Data records

◇ ◇ ◇ ◇

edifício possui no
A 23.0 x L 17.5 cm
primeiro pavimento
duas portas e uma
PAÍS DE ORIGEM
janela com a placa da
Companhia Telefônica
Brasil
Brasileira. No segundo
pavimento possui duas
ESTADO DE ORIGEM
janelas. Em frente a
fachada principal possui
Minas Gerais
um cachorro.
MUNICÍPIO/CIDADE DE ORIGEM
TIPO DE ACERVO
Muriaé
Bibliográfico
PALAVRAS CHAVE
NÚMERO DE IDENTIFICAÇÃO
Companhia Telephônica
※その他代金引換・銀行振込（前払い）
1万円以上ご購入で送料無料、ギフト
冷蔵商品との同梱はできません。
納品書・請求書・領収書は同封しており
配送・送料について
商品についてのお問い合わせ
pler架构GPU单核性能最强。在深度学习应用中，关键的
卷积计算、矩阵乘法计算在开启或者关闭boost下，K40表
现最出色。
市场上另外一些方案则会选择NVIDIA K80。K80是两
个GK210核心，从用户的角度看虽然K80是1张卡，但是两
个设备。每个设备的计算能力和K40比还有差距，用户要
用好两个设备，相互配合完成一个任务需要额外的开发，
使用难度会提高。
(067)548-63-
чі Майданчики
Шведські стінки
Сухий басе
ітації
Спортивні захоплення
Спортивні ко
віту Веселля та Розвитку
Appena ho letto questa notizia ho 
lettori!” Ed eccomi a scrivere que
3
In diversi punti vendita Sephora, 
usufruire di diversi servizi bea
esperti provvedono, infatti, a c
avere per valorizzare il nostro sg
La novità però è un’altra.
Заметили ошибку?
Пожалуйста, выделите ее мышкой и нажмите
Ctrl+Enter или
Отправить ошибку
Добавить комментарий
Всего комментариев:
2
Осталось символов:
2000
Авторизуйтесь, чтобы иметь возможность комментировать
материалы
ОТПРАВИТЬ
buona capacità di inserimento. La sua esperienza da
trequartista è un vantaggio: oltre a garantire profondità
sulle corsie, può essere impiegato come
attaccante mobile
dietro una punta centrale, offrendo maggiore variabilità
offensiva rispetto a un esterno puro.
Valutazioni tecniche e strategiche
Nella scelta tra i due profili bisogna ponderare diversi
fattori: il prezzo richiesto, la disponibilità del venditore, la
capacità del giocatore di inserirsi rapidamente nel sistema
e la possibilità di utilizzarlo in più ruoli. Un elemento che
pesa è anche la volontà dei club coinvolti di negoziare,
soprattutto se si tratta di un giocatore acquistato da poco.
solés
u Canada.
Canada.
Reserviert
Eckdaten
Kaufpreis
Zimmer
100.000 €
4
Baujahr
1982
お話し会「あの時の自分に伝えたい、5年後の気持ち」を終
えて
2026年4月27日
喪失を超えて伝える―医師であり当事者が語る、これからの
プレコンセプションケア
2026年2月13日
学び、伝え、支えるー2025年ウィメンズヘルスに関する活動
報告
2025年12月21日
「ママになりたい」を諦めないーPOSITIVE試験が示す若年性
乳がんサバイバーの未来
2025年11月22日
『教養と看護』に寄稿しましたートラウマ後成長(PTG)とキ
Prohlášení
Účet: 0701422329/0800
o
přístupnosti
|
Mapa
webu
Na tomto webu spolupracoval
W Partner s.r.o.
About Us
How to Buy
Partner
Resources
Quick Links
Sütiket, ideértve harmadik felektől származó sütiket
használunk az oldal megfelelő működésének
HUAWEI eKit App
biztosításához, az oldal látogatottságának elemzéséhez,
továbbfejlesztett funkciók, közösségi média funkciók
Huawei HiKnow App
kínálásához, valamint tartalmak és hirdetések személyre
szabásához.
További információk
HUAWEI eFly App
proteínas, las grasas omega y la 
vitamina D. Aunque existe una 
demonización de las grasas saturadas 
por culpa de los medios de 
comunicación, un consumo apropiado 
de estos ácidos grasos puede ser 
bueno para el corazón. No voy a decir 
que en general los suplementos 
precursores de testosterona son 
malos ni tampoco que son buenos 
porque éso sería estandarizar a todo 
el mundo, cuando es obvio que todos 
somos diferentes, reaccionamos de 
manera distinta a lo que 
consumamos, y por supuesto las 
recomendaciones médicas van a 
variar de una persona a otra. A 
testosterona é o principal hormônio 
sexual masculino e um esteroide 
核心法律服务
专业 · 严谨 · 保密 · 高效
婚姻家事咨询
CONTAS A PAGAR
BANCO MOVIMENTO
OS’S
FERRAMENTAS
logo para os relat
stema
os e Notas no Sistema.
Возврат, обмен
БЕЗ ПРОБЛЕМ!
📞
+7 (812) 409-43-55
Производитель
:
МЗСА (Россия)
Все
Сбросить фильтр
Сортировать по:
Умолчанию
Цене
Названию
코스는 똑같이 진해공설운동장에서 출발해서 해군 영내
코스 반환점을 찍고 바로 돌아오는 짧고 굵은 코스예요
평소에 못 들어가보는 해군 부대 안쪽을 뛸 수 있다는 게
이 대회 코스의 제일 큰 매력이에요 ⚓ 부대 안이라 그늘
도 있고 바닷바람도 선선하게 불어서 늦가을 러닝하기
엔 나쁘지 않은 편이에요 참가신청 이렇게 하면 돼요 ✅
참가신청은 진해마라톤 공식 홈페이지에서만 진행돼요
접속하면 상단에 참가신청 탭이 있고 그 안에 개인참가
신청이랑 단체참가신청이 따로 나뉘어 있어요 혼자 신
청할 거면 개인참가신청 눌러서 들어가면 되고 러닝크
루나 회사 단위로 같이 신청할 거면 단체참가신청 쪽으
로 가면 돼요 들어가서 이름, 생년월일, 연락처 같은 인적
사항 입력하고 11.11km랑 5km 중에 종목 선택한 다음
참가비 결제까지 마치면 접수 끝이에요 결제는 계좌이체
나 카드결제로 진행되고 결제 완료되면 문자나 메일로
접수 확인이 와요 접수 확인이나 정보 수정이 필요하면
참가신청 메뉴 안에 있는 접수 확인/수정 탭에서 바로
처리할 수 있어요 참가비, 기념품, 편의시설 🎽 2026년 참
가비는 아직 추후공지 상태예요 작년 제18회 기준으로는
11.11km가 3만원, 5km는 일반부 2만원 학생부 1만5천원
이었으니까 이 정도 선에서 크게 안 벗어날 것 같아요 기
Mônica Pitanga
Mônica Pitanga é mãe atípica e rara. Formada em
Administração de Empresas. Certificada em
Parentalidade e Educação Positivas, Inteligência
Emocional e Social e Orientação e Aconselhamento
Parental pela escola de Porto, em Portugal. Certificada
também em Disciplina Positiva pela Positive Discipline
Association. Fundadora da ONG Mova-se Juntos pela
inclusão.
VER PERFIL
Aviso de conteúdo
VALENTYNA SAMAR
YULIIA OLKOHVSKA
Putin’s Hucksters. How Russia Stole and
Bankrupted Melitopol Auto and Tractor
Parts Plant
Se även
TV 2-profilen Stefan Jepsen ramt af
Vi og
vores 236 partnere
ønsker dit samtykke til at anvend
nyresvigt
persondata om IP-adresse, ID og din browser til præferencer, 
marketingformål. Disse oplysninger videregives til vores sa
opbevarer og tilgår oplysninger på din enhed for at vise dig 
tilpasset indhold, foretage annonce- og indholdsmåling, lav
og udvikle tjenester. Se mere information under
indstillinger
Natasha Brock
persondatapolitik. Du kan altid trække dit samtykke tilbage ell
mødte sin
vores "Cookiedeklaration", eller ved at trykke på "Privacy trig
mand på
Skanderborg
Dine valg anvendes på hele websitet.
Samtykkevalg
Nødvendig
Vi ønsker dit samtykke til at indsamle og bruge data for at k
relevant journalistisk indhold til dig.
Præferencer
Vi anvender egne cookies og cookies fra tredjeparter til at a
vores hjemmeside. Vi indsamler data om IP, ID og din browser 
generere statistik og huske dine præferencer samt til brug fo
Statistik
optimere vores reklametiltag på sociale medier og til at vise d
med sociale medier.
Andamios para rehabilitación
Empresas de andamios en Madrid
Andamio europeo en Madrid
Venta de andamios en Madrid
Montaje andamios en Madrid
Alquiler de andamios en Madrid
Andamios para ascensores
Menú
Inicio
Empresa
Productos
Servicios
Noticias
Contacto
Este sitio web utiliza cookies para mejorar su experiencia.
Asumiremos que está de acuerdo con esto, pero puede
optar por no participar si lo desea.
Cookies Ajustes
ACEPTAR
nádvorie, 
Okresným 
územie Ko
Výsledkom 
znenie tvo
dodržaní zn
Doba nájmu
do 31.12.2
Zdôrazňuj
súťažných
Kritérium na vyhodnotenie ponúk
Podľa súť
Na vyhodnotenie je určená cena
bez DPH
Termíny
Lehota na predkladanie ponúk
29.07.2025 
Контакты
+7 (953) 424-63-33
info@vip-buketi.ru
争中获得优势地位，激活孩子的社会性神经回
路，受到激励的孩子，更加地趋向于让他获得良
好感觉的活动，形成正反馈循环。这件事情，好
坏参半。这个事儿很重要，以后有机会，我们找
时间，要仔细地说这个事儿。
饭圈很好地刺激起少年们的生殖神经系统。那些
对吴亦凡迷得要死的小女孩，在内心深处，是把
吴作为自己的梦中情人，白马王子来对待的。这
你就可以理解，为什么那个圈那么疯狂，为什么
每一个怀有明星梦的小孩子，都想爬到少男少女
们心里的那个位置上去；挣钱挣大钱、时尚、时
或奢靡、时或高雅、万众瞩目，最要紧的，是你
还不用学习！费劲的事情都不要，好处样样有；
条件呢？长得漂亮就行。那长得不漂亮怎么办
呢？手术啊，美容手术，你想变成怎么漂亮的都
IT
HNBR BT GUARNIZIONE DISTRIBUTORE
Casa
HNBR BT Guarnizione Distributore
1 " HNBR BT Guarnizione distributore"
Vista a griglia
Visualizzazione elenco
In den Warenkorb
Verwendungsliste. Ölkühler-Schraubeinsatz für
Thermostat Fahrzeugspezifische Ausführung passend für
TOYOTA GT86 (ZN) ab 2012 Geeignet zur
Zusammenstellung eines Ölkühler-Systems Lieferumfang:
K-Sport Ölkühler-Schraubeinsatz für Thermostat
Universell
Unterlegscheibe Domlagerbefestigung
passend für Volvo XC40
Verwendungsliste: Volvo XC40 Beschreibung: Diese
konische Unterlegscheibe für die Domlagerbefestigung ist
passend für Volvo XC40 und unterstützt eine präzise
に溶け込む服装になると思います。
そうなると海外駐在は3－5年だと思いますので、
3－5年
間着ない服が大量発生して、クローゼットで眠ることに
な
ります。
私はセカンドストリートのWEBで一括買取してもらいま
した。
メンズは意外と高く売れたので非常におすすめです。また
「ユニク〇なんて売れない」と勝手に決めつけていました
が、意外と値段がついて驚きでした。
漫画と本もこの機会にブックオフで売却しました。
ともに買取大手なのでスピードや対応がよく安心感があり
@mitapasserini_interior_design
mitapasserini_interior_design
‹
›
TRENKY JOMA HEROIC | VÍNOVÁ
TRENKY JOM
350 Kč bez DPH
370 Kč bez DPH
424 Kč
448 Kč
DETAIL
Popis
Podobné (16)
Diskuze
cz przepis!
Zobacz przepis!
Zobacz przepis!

◇ ◇ ◇ ◇

What this task involves
Every line of the material above that has the string "vyhodnotenie" needs pulling out.

Task output
Kritérium na vyhodnotenie ponúk
Na vyhodnotenie je určená cena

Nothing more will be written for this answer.